Dresselered, I don't know if the carbon provides a conductive path or becomes an insulator. As an electrical engineer, I find it hard to believe that the soot or haze can affect these things, but they are sensitive. Very sensitive. I have never seen specs on what coatings do to them and have never worked in an environment where the thermistors getting dirty was a problem. All of this is speculation on my part where I'm seeing something and trying to figure out what the cause is. I get over 21 mpg most of the time and I believe (again I'm speculating) that it is a combination of small things I've done rather than one big fix. Changing my IAT was one of them. Cleaning mine didn't do very much but it did a little. One more observation so you get the whole picture. When I first went to clean mine, I put the socket on the sensor, got the extension in and snapped in the ratchet. It took almost zero pressure to turn the sensor. When I put it back in, I snugged it up good to seat the O ring. That probably helped, too.

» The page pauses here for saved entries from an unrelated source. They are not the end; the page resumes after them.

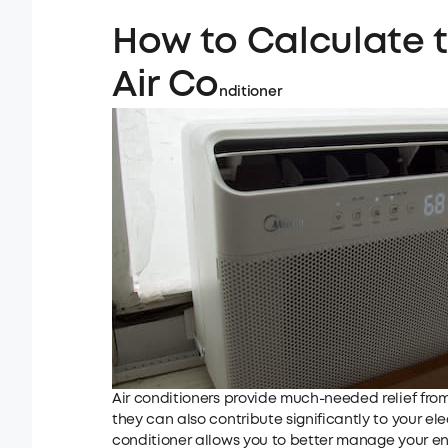
How to Calculate 
Air Co
nditioner
Air conditioners provide much-needed relief fro
they can also contribute significantly to your elec
conditioner allows you to better manage your e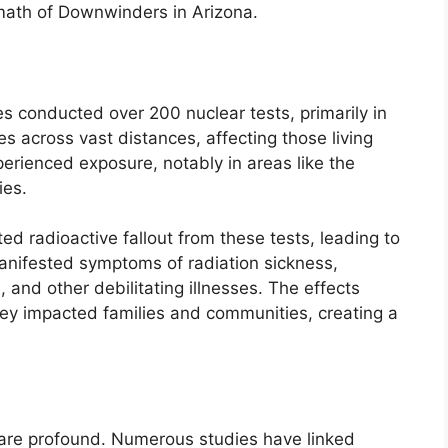
math of Downwinders in Arizona.
 conducted over 200 nuclear tests, primarily in
s across vast distances, affecting those living
erienced exposure, notably in areas like the
ies.
d radioactive fallout from these tests, leading to
manifested symptoms of radiation sickness,
, and other debilitating illnesses. The effects
they impacted families and communities, creating a
 are profound. Numerous studies have linked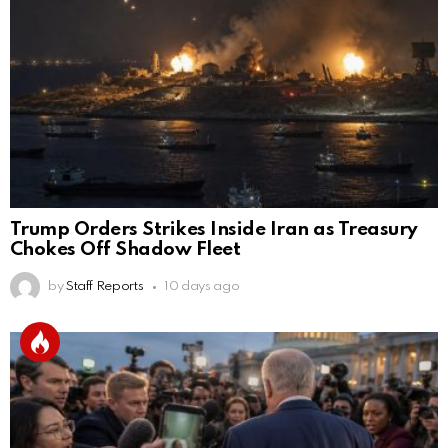
Trump Orders Strikes Inside Iran as Treasury
Chokes Off Shadow Fleet
by
Staff Reports
10 days ago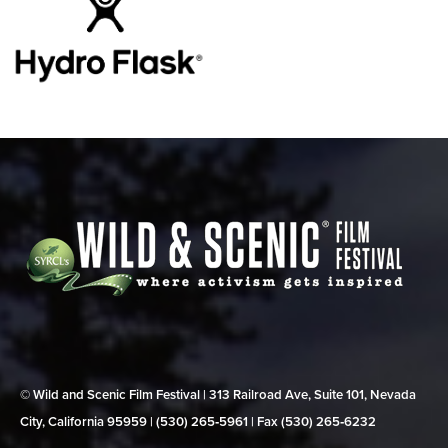
© Wild and Scenic Film Festival | 313 Railroad Ave, Suite 101, Nevada
City, California 95959 | (530) 265‑5961 | Fax (530) 265‑6232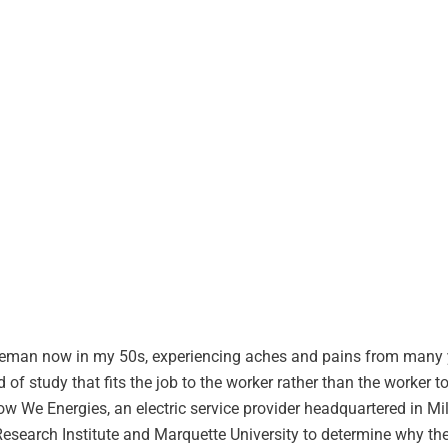
ineman now in my 50s, experiencing aches and pains from many 
 of study that fits the job to the worker rather than the worker t
how We Energies, an electric service provider headquartered in M
Research Institute and Marquette University to determine why th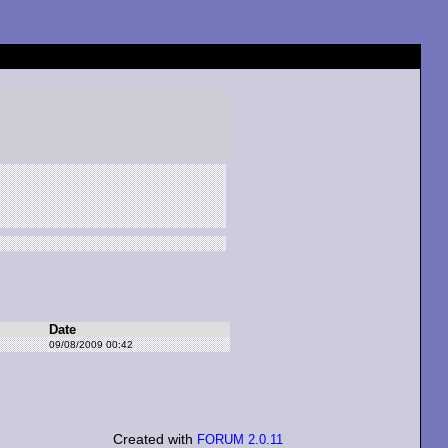
Date
09/08/2009 00:42
Created with
FORUM 2.0.11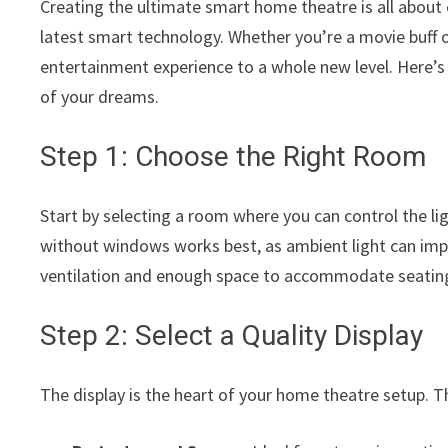
Creating the ultimate smart home theatre is all about
latest smart technology. Whether you’re a movie buff 
entertainment experience to a whole new level. Here’s
of your dreams.
Step 1: Choose the Right Room
Start by selecting a room where you can control the l
without windows works best, as ambient light can im
ventilation and enough space to accommodate seatin
Step 2: Select a Quality Display
The display is the heart of your home theatre setup. 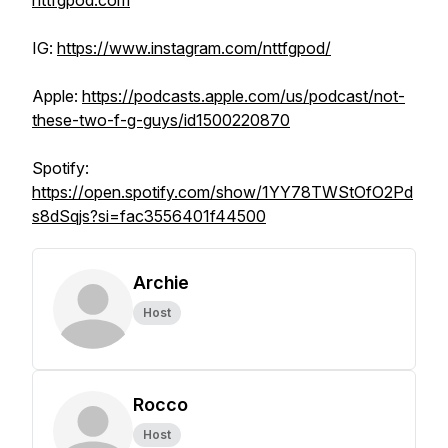
nttfgpod.com
IG:
https://www.instagram.com/nttfgpod/
Apple:
https://podcasts.apple.com/us/podcast/not-
these-two-f-g-guys/id1500220870
Spotify:
https://open.spotify.com/show/1YY78TWStOfO2Pd
s8dSqjs?si=fac3556401f44500
Archie
Host
Rocco
Host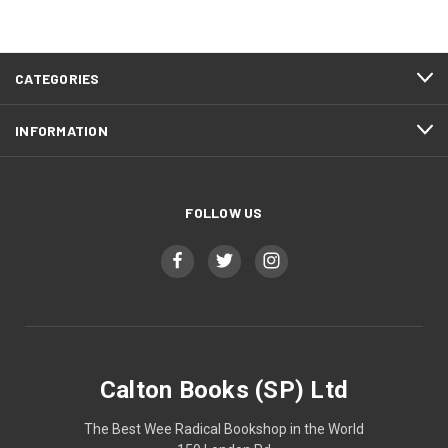
CATEGORIES
INFORMATION
FOLLOW US
Calton Books (SP) Ltd
The Best Wee Radical Bookshop in the World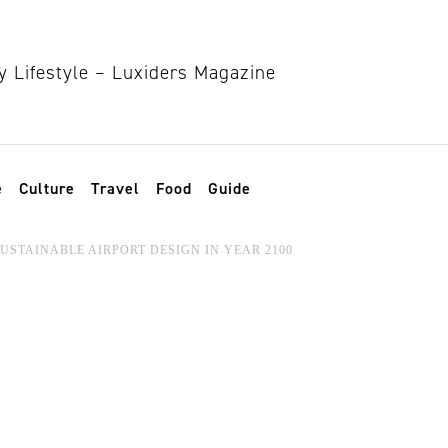
e
Culture
Travel
Food
Guide
SUSTAINABLE AIRPORT DESIGN IN YEAR 2100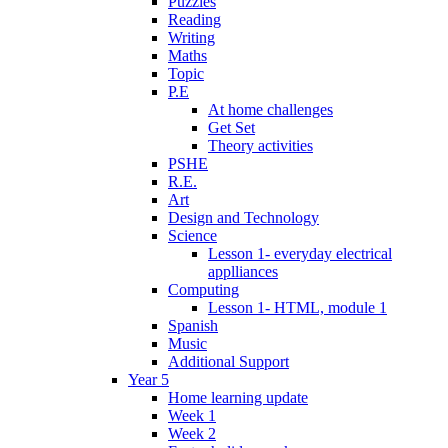
Puzzles
Reading
Writing
Maths
Topic
P.E
At home challenges
Get Set
Theory activities
PSHE
R.E.
Art
Design and Technology
Science
Lesson 1- everyday electrical
applliances
Computing
Lesson 1- HTML, module 1
Spanish
Music
Additional Support
Year 5
Home learning update
Week 1
Week 2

Pit Bull, I check mine at 20K. I think it can tell you alot by looking at it. For instance, if you run a oiled air filter, that will definitely affect the performance of the IAT if oil is getting on it. All the ones I've looked at without the E Brake have a brown haze like spark plugs get. Be careful not to break the thermistor off during cleaning. E Brake ones I've seen actually have a coating of black soot. I used brake cleaner and Q tips and it cleaned right up.
Dresselered, that makes me think. I wonder if the haze builds a "track" between the leads down inside the protective case and possibly changes the resistance. The haze track may be conductive enough to change the resistance. Don't know. And you can't get down in there to see.